Johann Strauss II - Kaiser-Walzer (Emperor Waltz), Op. 437

Strauss often played in the glittering Imperial balls, conducting the orchestra and playing the first violin at the same time.   The majestic launch of this fascinating waltz presents the backdrop of the celebration of the 40th anniversary of the hegemony of the Austrian Emperor Franz Joseph in 1888. Johann Strauss II was Music Director of the Dance Hesperides of the Imperial Court from 1863 to 1872 and composed on occasion for the celebration of an imperial anniversary. The ingenuity of the melody of the Emperor Waltz, which was originally orchestrated for a full orchestra, is such that it was easily adapted for the four or five instruments of a chamber ensemble by the Austrian composer Arnold Schoenberg in 1925. This waltz is a tender and somewhat melancholic work, which at times turns its gaze nostalgically to the old Vienna. The waltz praises the majesty and dignity of the old monarch, who was fully devoted to his people. It begins with a majestic, magnificent march, which soon re

Joseph Haydn - Introduction


The evolution of the art of sounds would certainly have been different if the Austrian land had not welcomed Franz Joseph Haydn in the 18th century. This modest, pure, benevolent and unsyming music worker, was at the same time innovative as well as the legislator of a great chapter of art which he was ordered to serve. No one else, perhaps in the history of music, has benefited orchestral music as much as Haydn.

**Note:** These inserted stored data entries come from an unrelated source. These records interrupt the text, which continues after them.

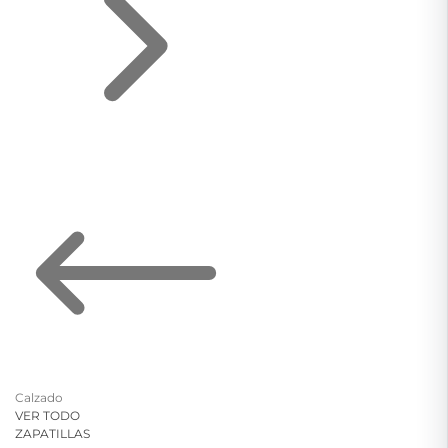
Calzado
VER TODO
ZAPATILLAS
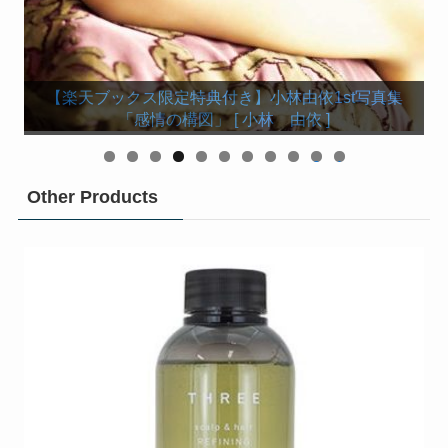
【楽天ブックス限定カバー】欅坂46 守屋茜 1st写
【楽天ブックス限定特典付き】けやき坂46 渡邉美穂
【楽天限定特典付き】KEYAKI～2018 Summer ツア
【楽天ブックス限定特典付き】小池美波ファースト
【楽天限定特典付き】欅坂46 今泉佑唯ソロ写真集
【楽天ブックス限定特典付き】小林由依1st写真集
【楽天限定特典付】欅坂46 渡邉理佐 1st写真集
ーメモリアルBOOK～ （小学館セレクトムック）
菅井友香1st写真集 フィアンセ [ 菅井 友香 ]
欅坂46ファースト写真集『21人の未完成』
渡辺梨加１st写真集「饒舌な眼差し」
写真集「青春の瓶詰め」 [ 小池美波 ]
長濱ねる1st写真集「ここから」
ファースト写真集 『陽だまり』
「誰も知らない私」 [ 今泉佑唯 ]
「感情の構図」 [ 小林 由依 ]
「無口」 [ 渡邉 理佐 ]
真集 「潜在意識」
0
1
Other Products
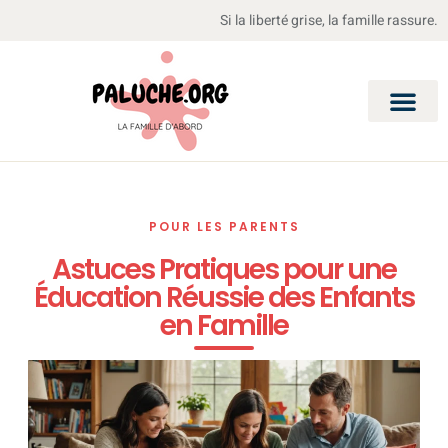
Si la liberté grise, la famille rassure.
POUR LES PARENTS
Astuces Pratiques pour une
Éducation Réussie des Enfants
en Famille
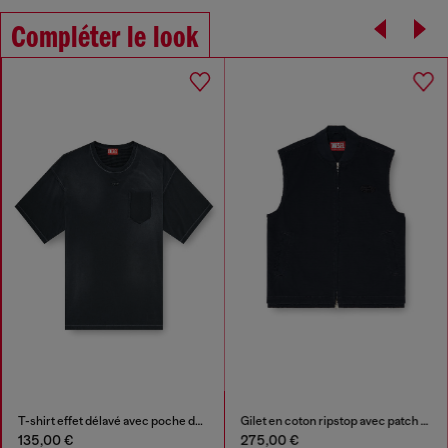
Compléter le look
T-shirt effet délavé avec poche déchirée
Gilet en coton ripstop avec patch Oval D
135,00 €
275,00 €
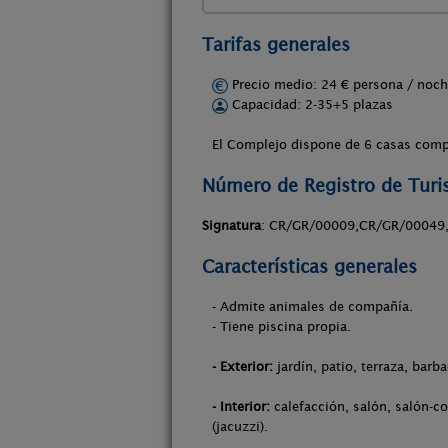
Tarifas generales
Precio medio: 24 € persona / no
Capacidad: 2-35+5 plazas
El Complejo dispone de 6 casas comp
Número de Registro de Tur
Signatura
: CR/GR/00009,CR/GR/00049
Características generales
- Admite animales de compañía.
- Tiene piscina propia.
- Exterior:
jardín, patio, terraza, barb
- Interior:
calefacción, salón, salón-c
(jacuzzi).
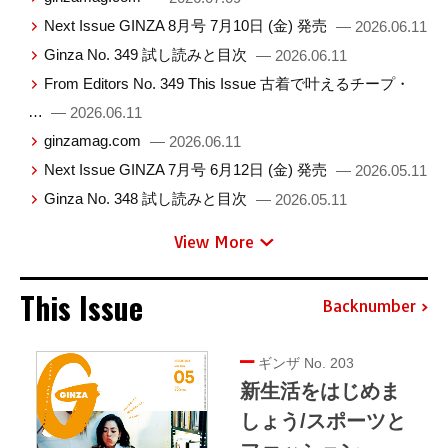
Next Issue GINZA 8月号 7月10日 (金) 発売
— 2026.06.11
Ginza No. 349 試し読みと目次
— 2026.06.11
From Editors No. 349 This Issue 古着で叶えるチープ・
…
— 2026.06.11
ginzamag.com
— 2026.06.11
Next Issue GINZA 7月号 6月12日 (金) 発売
— 2026.05.11
Ginza No. 348 試し読みと目次
— 2026.05.11
View More
This Issue
Backnumber
ギンザ No. 203
新生活をはじめま
しょう/スポーツと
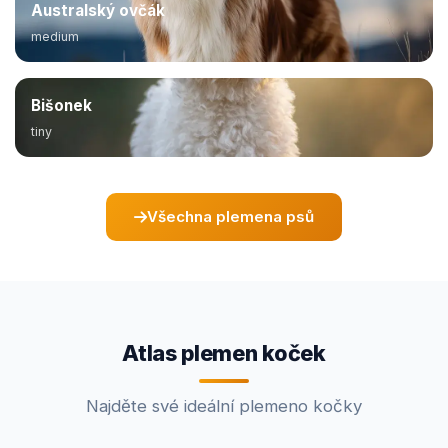
Australský ovčák
medium
Bišonek
tiny
Všechna plemena psů
Atlas plemen koček
Najděte své ideální plemeno kočky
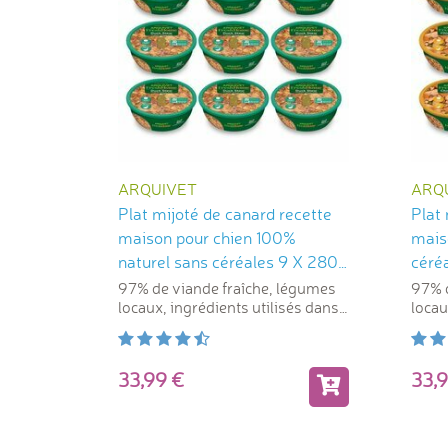
ARQUIVET
ARQ
Plat mijoté de canard recette
Plat 
maison pour chien 100%
mais
naturel sans céréales 9 X 280
céré
g Arquivet
97% de viande fraîche, légumes
97% d
locaux, ingrédients utilisés dans
locau
l'alimentation humaine
l'ali
33,99
33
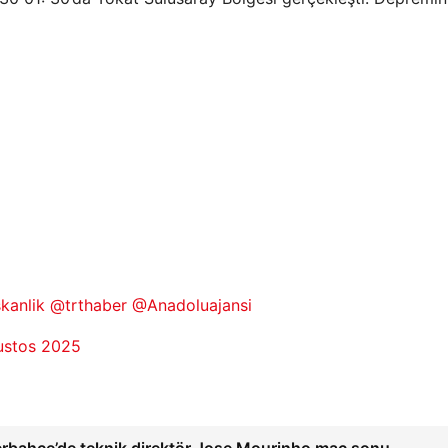
kanlik
@trthaber
@Anadoluajansi
ustos 2025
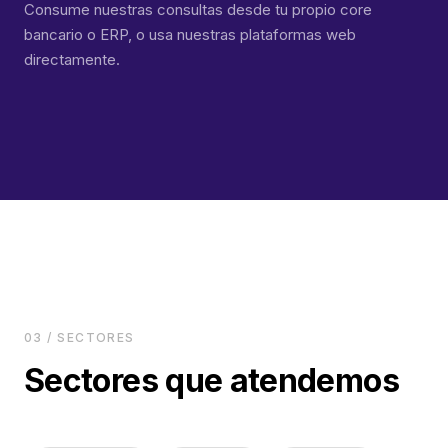
Consume nuestras consultas desde tu propio core
bancario o ERP, o usa nuestras plataformas web
directamente.
03 / SECTORES
Sectores que atendemos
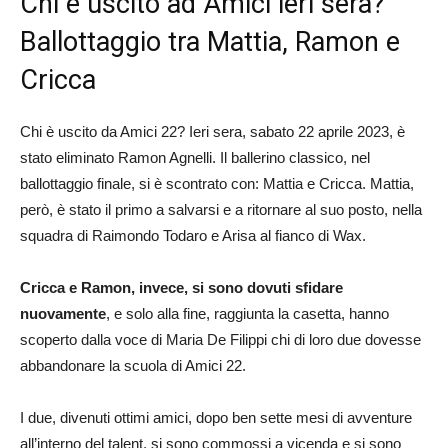
Chi è uscito ad Amici ieri sera?
Ballottaggio tra Mattia, Ramon e
Cricca
Chi è uscito da Amici 22? Ieri sera, sabato 22 aprile 2023, è
stato eliminato Ramon Agnelli. Il ballerino classico, nel
ballottaggio finale, si è scontrato con: Mattia e Cricca. Mattia,
però, è stato il primo a salvarsi e a ritornare al suo posto, nella
squadra di Raimondo Todaro e Arisa al fianco di Wax.
Cricca e Ramon, invece, si sono dovuti sfidare
nuovamente
, e solo alla fine, raggiunta la casetta, hanno
scoperto dalla voce di Maria De Filippi chi di loro due dovesse
abbandonare la scuola di Amici 22.
I due, divenuti ottimi amici, dopo ben sette mesi di avventure
all’interno del talent, si sono commossi a vicenda e si sono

Although he was not the inventor of the form of the symphony, as many like to profess, he was the one who recognized its definitive form, drew up the rules governing its development and perfected it morphologically and substantially, to the supreme extent that the means at his disposal allowed him.

His deposits were received by all the next composers, first Mozart and Beethoven, who used them as capital and enjoyed their profits at the rate of their own imagination.

If the symphony owes him his precious interventions, the string quartet, the ultimate form of pure music, owes him its genesis. He breathed life into it, he shaped it, he gave it the right to eternity first.

Inexhaustible, resourceful, prolific - more than a hundred symphonies he composed, more than eighty of his string quartets - Haydn was subject to a fate that the time of change was barely peeking at the end of his life. He offered his sacrifices to music through those masters who had the ability to cultivate art through their submissives. Yet his music is all-light, self-illuminating, full of freshness, kindness and balance.